- **Problem**:
Don't include any picture when you restate the data word for word.

(Dataset items)
BEGIN
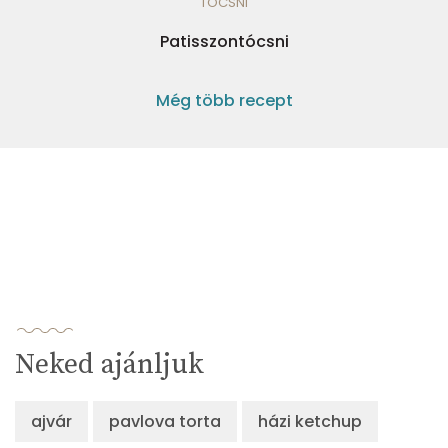
TÓCSNI
Patisszontócsni
Még több recept
Neked ajánljuk
ajvár
pavlova torta
házi ketchup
END
- **Worked solution**:
TÓCSNI
Patisszontócsni
Még több recept
Neked ajánljuk
ajvár
pavlova torta
házi ketchup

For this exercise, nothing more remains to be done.